*** Opening of Data for analysis ***

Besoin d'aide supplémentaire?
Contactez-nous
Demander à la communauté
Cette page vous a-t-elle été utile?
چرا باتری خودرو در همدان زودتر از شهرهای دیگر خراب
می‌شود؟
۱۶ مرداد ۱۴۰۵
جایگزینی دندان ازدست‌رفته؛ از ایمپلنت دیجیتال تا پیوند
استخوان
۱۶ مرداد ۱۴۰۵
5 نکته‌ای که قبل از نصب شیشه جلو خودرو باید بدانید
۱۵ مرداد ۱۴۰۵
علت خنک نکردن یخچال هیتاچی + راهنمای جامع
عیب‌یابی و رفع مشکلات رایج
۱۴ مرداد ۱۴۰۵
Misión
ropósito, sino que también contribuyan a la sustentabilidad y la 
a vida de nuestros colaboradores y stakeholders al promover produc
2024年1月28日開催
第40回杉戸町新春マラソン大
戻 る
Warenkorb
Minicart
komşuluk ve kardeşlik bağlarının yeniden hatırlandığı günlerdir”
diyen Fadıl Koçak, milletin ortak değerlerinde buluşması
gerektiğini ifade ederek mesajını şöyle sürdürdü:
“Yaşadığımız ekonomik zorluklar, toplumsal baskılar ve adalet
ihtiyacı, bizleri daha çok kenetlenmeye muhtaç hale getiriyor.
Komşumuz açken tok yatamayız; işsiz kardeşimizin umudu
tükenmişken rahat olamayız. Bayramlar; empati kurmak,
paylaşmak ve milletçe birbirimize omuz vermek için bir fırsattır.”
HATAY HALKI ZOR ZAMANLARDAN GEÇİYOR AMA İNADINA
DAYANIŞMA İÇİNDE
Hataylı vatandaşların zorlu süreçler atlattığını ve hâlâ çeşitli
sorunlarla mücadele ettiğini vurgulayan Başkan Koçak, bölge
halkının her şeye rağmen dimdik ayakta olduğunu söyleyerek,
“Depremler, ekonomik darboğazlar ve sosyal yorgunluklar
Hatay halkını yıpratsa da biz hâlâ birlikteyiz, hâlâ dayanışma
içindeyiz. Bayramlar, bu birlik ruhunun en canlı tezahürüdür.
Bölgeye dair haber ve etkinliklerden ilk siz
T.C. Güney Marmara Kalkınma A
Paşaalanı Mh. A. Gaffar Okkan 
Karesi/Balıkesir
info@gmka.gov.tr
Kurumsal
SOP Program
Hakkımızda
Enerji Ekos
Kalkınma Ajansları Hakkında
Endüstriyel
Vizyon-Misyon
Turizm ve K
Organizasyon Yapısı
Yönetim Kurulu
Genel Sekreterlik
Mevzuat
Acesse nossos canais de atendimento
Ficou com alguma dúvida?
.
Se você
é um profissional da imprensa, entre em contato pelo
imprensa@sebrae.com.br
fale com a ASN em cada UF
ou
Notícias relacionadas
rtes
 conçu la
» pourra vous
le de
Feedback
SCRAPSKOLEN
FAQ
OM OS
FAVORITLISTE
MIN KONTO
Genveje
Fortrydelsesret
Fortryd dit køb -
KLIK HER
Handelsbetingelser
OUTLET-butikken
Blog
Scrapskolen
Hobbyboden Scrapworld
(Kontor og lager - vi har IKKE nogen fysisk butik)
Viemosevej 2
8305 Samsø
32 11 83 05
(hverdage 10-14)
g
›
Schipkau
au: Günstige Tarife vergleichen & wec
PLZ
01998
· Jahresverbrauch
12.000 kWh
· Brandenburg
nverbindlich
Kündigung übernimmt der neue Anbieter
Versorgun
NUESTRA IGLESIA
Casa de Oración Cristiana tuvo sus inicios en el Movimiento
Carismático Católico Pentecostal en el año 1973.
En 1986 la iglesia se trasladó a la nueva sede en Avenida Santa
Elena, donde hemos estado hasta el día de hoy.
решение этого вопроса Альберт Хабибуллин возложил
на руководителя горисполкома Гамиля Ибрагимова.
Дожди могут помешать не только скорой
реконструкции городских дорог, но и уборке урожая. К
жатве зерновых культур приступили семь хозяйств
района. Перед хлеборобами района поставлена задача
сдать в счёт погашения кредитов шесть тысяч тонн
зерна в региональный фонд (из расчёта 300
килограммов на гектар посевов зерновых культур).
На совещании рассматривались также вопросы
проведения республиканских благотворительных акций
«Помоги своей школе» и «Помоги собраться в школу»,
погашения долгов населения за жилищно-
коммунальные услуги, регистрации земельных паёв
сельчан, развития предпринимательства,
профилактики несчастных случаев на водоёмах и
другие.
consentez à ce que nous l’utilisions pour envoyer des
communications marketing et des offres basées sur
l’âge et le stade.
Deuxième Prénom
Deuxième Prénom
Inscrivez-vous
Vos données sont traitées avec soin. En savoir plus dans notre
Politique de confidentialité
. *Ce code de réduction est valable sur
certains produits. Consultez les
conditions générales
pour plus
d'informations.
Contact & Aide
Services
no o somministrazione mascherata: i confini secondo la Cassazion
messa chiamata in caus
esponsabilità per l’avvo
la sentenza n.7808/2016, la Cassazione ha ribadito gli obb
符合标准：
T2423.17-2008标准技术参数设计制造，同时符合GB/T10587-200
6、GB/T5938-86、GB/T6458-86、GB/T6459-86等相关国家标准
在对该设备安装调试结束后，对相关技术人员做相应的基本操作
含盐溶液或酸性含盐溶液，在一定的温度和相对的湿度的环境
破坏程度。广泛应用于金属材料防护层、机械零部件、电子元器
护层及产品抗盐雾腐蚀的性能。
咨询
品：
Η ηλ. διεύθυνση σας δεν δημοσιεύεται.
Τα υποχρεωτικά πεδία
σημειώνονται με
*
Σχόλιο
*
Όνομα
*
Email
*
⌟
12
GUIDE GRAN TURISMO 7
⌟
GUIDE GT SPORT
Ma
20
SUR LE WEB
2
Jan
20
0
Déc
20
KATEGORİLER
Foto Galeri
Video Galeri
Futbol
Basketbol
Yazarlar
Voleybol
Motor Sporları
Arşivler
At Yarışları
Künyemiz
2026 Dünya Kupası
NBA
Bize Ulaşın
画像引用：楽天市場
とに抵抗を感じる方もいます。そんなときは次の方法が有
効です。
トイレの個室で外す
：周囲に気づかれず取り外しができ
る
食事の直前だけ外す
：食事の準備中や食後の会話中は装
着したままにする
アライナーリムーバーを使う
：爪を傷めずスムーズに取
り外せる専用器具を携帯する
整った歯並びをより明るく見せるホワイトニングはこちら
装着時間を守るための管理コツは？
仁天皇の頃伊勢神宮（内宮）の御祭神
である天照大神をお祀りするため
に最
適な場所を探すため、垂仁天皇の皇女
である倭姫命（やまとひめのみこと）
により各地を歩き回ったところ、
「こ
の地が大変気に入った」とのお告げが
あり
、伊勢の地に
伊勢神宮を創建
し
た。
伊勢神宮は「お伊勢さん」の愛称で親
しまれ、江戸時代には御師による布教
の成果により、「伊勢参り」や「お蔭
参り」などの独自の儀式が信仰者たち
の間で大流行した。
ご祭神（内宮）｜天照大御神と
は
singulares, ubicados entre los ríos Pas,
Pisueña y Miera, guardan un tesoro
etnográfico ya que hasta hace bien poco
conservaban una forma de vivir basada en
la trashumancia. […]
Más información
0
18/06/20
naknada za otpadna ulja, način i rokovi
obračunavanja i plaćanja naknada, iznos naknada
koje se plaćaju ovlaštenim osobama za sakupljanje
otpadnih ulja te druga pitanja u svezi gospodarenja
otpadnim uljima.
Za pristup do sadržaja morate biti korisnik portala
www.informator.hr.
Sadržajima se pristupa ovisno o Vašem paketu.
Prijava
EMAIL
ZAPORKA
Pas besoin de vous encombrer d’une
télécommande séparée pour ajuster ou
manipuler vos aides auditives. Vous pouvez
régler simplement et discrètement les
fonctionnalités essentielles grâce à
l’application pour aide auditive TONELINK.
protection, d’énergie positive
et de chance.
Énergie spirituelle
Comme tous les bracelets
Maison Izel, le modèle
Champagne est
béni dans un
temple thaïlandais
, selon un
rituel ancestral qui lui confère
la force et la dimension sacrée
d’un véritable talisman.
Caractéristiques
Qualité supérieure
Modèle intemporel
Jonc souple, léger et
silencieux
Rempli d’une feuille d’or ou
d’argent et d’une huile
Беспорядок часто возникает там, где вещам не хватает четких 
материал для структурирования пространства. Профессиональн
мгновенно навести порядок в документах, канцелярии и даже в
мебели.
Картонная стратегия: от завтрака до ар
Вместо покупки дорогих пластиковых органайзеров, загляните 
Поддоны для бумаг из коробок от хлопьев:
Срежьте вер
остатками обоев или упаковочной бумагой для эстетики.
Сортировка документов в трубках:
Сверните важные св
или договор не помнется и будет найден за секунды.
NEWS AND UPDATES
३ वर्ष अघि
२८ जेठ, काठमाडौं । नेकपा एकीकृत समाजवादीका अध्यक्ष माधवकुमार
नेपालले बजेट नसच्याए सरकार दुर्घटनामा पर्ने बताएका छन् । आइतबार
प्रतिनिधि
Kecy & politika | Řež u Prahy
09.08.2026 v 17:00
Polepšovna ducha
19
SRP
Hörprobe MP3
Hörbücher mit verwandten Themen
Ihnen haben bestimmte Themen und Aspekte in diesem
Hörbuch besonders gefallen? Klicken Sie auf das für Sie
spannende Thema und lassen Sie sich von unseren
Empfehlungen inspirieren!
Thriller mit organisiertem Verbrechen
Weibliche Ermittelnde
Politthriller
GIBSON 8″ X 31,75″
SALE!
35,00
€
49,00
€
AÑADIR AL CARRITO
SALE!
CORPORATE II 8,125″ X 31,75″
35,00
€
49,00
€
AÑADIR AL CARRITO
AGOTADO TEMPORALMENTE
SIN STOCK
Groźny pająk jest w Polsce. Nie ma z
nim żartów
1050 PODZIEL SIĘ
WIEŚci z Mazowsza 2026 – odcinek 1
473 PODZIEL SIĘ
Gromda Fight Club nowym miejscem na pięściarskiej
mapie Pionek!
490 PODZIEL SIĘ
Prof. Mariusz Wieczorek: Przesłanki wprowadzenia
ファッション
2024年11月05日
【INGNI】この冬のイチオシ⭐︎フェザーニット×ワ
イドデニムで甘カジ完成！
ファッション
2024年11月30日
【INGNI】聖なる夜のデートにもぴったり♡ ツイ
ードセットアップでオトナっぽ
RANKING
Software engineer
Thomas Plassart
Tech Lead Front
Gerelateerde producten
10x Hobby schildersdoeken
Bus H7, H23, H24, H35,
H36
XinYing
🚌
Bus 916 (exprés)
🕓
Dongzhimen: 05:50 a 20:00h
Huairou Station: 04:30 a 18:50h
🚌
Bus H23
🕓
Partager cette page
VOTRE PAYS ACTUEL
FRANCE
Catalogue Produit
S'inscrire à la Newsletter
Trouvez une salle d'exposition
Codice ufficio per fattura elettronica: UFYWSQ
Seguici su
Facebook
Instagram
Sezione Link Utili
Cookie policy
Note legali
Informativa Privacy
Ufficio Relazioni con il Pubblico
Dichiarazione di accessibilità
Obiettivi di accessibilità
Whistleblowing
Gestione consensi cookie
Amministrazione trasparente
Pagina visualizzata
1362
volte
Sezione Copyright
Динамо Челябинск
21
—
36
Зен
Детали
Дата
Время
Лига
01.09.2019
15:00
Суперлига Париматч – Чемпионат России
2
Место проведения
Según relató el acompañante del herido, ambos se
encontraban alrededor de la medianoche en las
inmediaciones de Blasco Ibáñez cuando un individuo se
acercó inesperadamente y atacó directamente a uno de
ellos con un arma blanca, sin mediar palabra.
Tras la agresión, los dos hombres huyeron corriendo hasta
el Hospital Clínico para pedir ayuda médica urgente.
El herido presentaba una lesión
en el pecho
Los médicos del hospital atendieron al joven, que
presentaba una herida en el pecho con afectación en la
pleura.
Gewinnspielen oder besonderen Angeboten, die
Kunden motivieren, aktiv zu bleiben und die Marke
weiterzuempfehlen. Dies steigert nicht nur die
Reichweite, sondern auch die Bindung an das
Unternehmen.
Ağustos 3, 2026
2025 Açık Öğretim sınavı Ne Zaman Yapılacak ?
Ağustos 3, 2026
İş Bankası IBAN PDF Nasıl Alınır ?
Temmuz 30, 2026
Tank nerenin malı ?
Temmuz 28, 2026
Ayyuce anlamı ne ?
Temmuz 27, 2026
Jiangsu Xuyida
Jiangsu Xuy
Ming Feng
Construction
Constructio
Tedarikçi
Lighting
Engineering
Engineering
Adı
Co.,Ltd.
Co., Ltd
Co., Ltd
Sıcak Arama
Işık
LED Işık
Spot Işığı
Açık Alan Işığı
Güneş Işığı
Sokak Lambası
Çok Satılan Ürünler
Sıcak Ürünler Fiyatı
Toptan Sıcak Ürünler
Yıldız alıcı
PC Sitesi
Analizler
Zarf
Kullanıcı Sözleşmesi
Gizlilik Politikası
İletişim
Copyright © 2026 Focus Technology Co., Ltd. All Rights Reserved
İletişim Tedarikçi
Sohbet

*** Close of Data for analysis ***

* [Work to be completed]: From the records above, transcribe without alteration every line from the one with "conditions générales" to the one with "である倭姫命（やまとひめのみこと）", inclusive.

* [Solution below]:
conditions générales
pour plus
d'informations.
Contact & Aide
Services
no o somministrazione mascherata: i confini secondo la Cassazion
messa chiamata in caus
esponsabilità per l’avvo
la sentenza n.7808/2016, la Cassazione ha ribadito gli obb
符合标准：
T2423.17-2008标准技术参数设计制造，同时符合GB/T10587-200
6、GB/T5938-86、GB/T6458-86、GB/T6459-86等相关国家标准
在对该设备安装调试结束后，对相关技术人员做相应的基本操作
含盐溶液或酸性含盐溶液，在一定的温度和相对的湿度的环境
破坏程度。广泛应用于金属材料防护层、机械零部件、电子元器
护层及产品抗盐雾腐蚀的性能。
咨询
品：
Η ηλ. διεύθυνση σας δεν δημοσιεύεται.
Τα υποχρεωτικά πεδία
σημειώνονται με
*
Σχόλιο
*
Όνομα
*
Email
*
⌟
12
GUIDE GRAN TURISMO 7
⌟
GUIDE GT SPORT
Ma
20
SUR LE WEB
2
Jan
20
0
Déc
20
KATEGORİLER
Foto Galeri
Video Galeri
Futbol
Basketbol
Yazarlar
Voleybol
Motor Sporları
Arşivler
At Yarışları
Künyemiz
2026 Dünya Kupası
NBA
Bize Ulaşın
画像引用：楽天市場
とに抵抗を感じる方もいます。そんなときは次の方法が有
効です。
トイレの個室で外す
：周囲に気づかれず取り外しができ
る
食事の直前だけ外す
：食事の準備中や食後の会話中は装
着したままにする
アライナーリムーバーを使う
：爪を傷めずスムーズに取
り外せる専用器具を携帯する
整った歯並びをより明るく見せるホワイトニングはこちら
装着時間を守るための管理コツは？
仁天皇の頃伊勢神宮（内宮）の御祭神
である天照大神をお祀りするため
に最
適な場所を探すため、垂仁天皇の皇女
である倭姫命（やまとひめのみこと）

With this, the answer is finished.